__WHAT IS NEEDED__
From the listing below, extract every line containing "dine".
☆ ☆ ☆
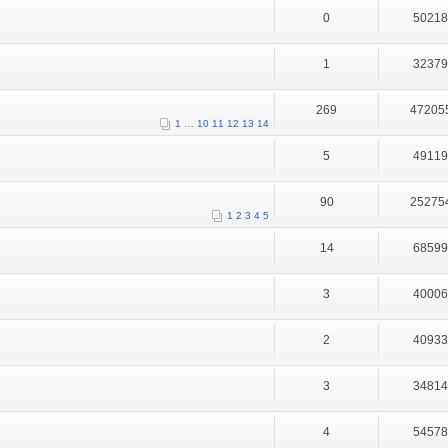
0
5021
1
3237
269
47205
1
…
10
11
12
13
14
5
4911
90
25275
1
2
3
4
5
14
6859
3
4000
2
4093
3
3481
4
5457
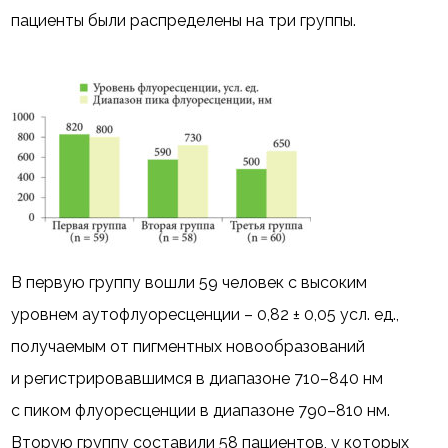
пациенты были распределены на три группы.
В первую группу вошли 59 человек с высоким
уровнем аутофлуоресценции – 0,82 ± 0,05 усл. ед.,
получаемым от пигментных новообразований
и регистрировавшимся в диапазоне 710–840 нм
с пиком флуоресценции в диапазоне 790–810 нм.
Вторую группу составили 58 пациентов, у которых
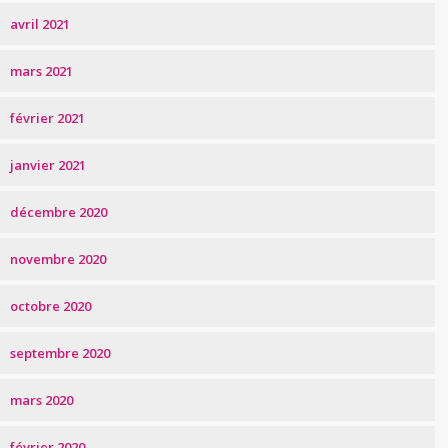
avril 2021
mars 2021
février 2021
janvier 2021
décembre 2020
novembre 2020
octobre 2020
septembre 2020
mars 2020
février 2020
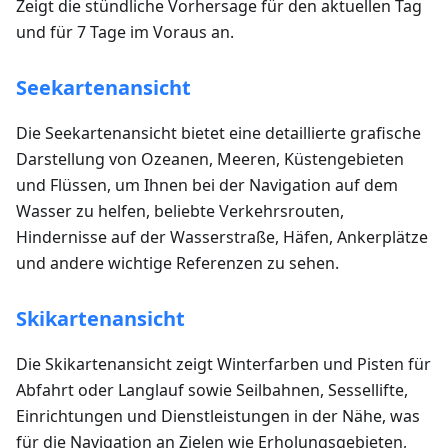
Zeigt die stündliche Vorhersage für den aktuellen Tag
und für 7 Tage im Voraus an.
Seekartenansicht
Die Seekartenansicht bietet eine detaillierte grafische
Darstellung von Ozeanen, Meeren, Küstengebieten
und Flüssen, um Ihnen bei der Navigation auf dem
Wasser zu helfen, beliebte Verkehrsrouten,
Hindernisse auf der Wasserstraße, Häfen, Ankerplätze
und andere wichtige Referenzen zu sehen.
Skikartenansicht
Die Skikartenansicht zeigt Winterfarben und Pisten für
Abfahrt oder Langlauf sowie Seilbahnen, Sessellifte,
Einrichtungen und Dienstleistungen in der Nähe, was
für die Navigation an Zielen wie Erholungsgebieten,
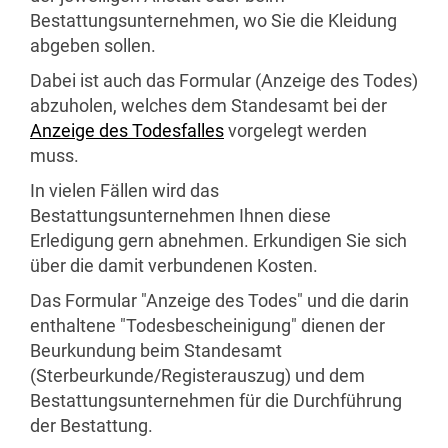
Bestattungsunternehmen, wo Sie die Kleidung
abgeben sollen.
Dabei ist auch das Formular (Anzeige des Todes)
abzuholen, welches dem Standesamt bei der
Anzeige des Todesfalles
vorgelegt werden
muss.
In vielen Fällen wird das
Bestattungsunternehmen Ihnen diese
Erledigung gern abnehmen. Erkundigen Sie sich
über die damit verbundenen Kosten.
Das Formular "Anzeige des Todes" und die darin
enthaltene "Todesbescheinigung" dienen der
Beurkundung beim Standesamt
(Sterbeurkunde/Registerauszug) und dem
Bestattungsunternehmen für die Durchführung
der Bestattung.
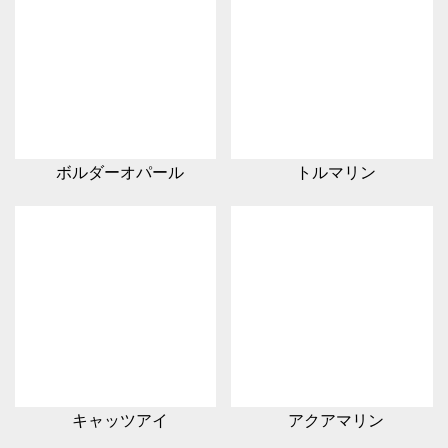
ボルダーオパール
トルマリン
キャッツアイ
アクアマリン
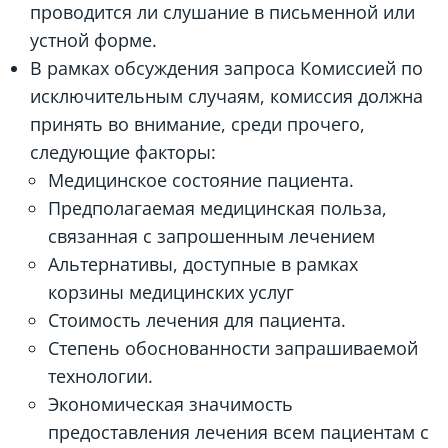
проводится ли слушание в письменной или
устной форме.
В рамках обсуждения запроса Комиссией по
исключительным случаям, комиссия должна
принять во внимание, среди прочего,
следующие факторы:
Медицинское состояние пациента.
Предполагаемая медицинская польза,
связанная с запрошенным лечением
Альтернативы, доступные в рамках
корзины медицинских услуг
Стоимость лечения для пациента.
Степень обоснованности запрашиваемой
технологии.
Экономическая значимость
предоставления лечения всем пациентам с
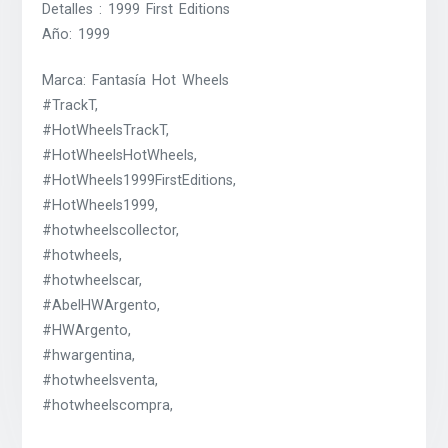
Detalles : 1999 First Editions
Año: 1999
Marca: Fantasía Hot Wheels
#TrackT,
#HotWheelsTrackT,
#HotWheelsHotWheels,
#HotWheels1999FirstEditions,
#HotWheels1999,
#hotwheelscollector,
#hotwheels,
#hotwheelscar,
#AbelHWArgento,
#HWArgento,
#hwargentina,
#hotwheelsventa,
#hotwheelscompra,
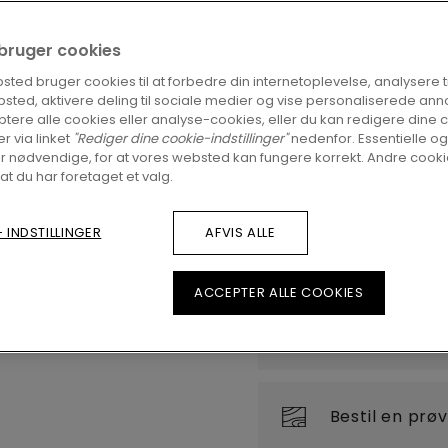
FIND EN FORHAND
i bruger cookies
Er du spændt på at se 
ted bruger cookies til at forbedre din internetoplevelse, analysere tra
sted, aktivere deling til sociale medier og vise personaliserede ann
du stadigvæk nogle spø
tere alle cookies eller analyse-cookies, eller du kan redigere dine 
forhandler i nærheden
er via linket
"Rediger dine cookie-indstillinger"
nedenfor. Essentielle og
r nødvendige, for at vores websted kan fungere korrekt. Andre cookie
 at du har foretaget et valg.
 INDSTILLINGER
AFVIS ALLE
ACCEPTER ALLE COOKIES
Visning i dit 
Bestil en prø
☆ ☆ ☆
__REPLY TO THE EXERCISE__
tere alle cookies eller analyse-cookies, eller du kan redigere dine 
"Rediger dine cookie-indstillinger"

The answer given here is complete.